C’est inédit dans le sport américain : Comment Victor Wembanyama a réussi son pari « ultras » aux Spurs
En apparence, le Frost Bank Center de San Antonio est une immense arena de 19 000 places, typique du sport américain, avec sa sono omniprésente, ses hot-dogs coûteux et son écran géant. Cependant, lors du match 5 du premier tour des playoffs contre les Portland Trail Blazers, un phénomène inattendu s’est manifesté. Un groupe de 83 « Spurs Jackals » a bouleversé les conventions habituelles, se tenant debout durant toute la rencontre et animant l’ambiance avec des chants tels que « There’s only one San Antonio » et « Spurs are on fire, your defense is terrified ».
La dynamique a changé au sein de l’arena, où les chants se sont multipliés, contrastant avec les traditionnels « Defense, defense » souvent murmuré. Ce changement est en grande partie dû à Victor Wembanyama, le pivot français de 2,24 m, qui a lancé un projet d’« ultras » en septembre dernier. En invitant les fans à une audition, Wembanyama a attiré une centaine de personnes dès 7 heures du matin pour montrer leur enthousiasme.
Le processus a été marqué par une séance de brainstorming dirigée par Wembanyama, où il a présenté ses idées via un PowerPoint.
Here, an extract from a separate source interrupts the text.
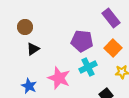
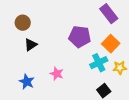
cyan cross: (88, 67) -> (99, 63), moved
pink star: (59, 78) -> (57, 74), size x0.6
Ce moment a été déterminant pour choisir les « nouvelles stars » du groupe, qui sont devenues les leaders des chants durant la saison. Les inspirations pour les chants viennent du Collectif Ultras Paris, que Wembanyama admire en tant que fervent supporter du PSG.
Au départ, les Jackals ont rencontré des difficultés pour se faire entendre dans l’arena, où la musique de fond dominait souvent. Cependant, au fil des matchs, leur présence a commencé à se faire sentir, et le système de sonorisation a même été coupé à certains moments pour leur laisser place. Les chants ont créé une atmosphère dynamique, contribuant à un bilan à domicile des Spurs de 32 victoires pour 8 défaites en saison régulière.
L’initiative de Wembanyama a également eu un impact sur l’énergie des spectateurs, transformant l’ambiance dans l’arena. Des chants en français, tels que « Qui ne saute pas n’est pas un Spur », ont commencé à résonner, témoignant d’une évolution culturelle au sein de la fanbase des Spurs. Les Jackals visent à élargir leur groupe à 200 membres pour la saison prochaine, tout en maintenant une ambiance amicale, sans insultes ni provocations envers les adversaires.
Cette approche novatrice pourrait bien redéfinir l’expérience des matchs de NBA à San Antonio, créant un modèle qui pourrait inspirer d’autres franchises à travers le pays.